The main use of Windsor Great Park is as a dog's toilet, judging by all the small bags left lying around. For today's excursion I had a book published by the Railway Executive in 1949 called Rambles in the Chiltern Country. After a brief moment of confusion as to which way was left on leaving Windsor and Eton Central Station (the author was wrong) I walked past the castle and into Park Street. The Queen was at home as shown by the Royal Standard flying and she had kindly arranged for the band of one of the Regiments of Guards to march through Windsor and play as I arrived. The music was wonderful on this cold and misty day. So the book took me down the Long Walk, 3 miles between the castle and the copper horse, and Windsor Castle's garden path. And of course the guide book led me up the garden path here by saying to take a path by the hospital. Well here was an Ozymandias moment: no trace survived of the hospital. Instead I walked up to the Copper Horse, a large mounted sculpture of Georgius Terto, Patri Optimus, Georgius Rex, which roughly translated means George III best dad King George. This was set up in 1831. As recommended by the guide book I took my lunch in the Fox and Hounds just outside the Bishop's Gate to the Park, and here I place on record that the chicken pie I had cost THREE times as much as the one I had in Kidderminster and was not as good. I went back into the dogs toilet and walked down past another equestrian statue, this time of Prince Albert near the Guards Polo Club, walked through a little glade to Virginia Water. Somebody told me it was dug out by bored soldiers, who had come back from war with nothing to do.
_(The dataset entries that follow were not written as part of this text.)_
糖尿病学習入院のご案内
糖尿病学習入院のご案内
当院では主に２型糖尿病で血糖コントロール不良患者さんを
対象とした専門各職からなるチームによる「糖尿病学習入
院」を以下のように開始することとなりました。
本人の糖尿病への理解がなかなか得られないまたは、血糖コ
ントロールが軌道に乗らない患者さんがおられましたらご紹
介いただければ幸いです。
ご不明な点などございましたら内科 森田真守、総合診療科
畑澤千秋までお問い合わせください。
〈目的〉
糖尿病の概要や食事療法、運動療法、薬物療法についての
Sounds quite likely but not the official version.  The lake is man made and has some embellishments like boat houses and picnic places.  There are also some ruins from ancient roman cities on the African coast.  These are built on each side of the main road with a tunnel to go through for viewing.  These had become ruinous by the late twentieth century so they have recently been restored to their former ruinous state.   There is also a spectacular cascade which is at the head of the lake, with people defying the instructions not to climb on it.  As you can see it's a bit of a raging torrent.
The walk then took me past the totem pole, and the obelisk to the Duke Of Cumberland.  The next part was to walk through the Rhododendron walk but these will not be in bloom until June.  Instead I went to sit by the cow pond where there were substantial oak seats, a little bridge and a pergola.  I negotiated the rhododendrons to get out and back up to the Bishop's Gate.  This was a long wal so I had to decide whaat to do.  I think that the railway decided for me in that there is now no Western Region Station at Staines.  The official walk took me to Runnymede and I would have liked to go there but I would not haave been able to get home. Instead I walked in the sunshine back down the Long Wakl with Windsor Castle shining in the sun. No vehicles are permitted on the Long Walk but I did see some skilful driving on the long walk of a Tivo by someone who looked like Prince Phillip.
It was a long road home and I was glad to get in the train on the way back from Windsor.
There is a video available on youtube.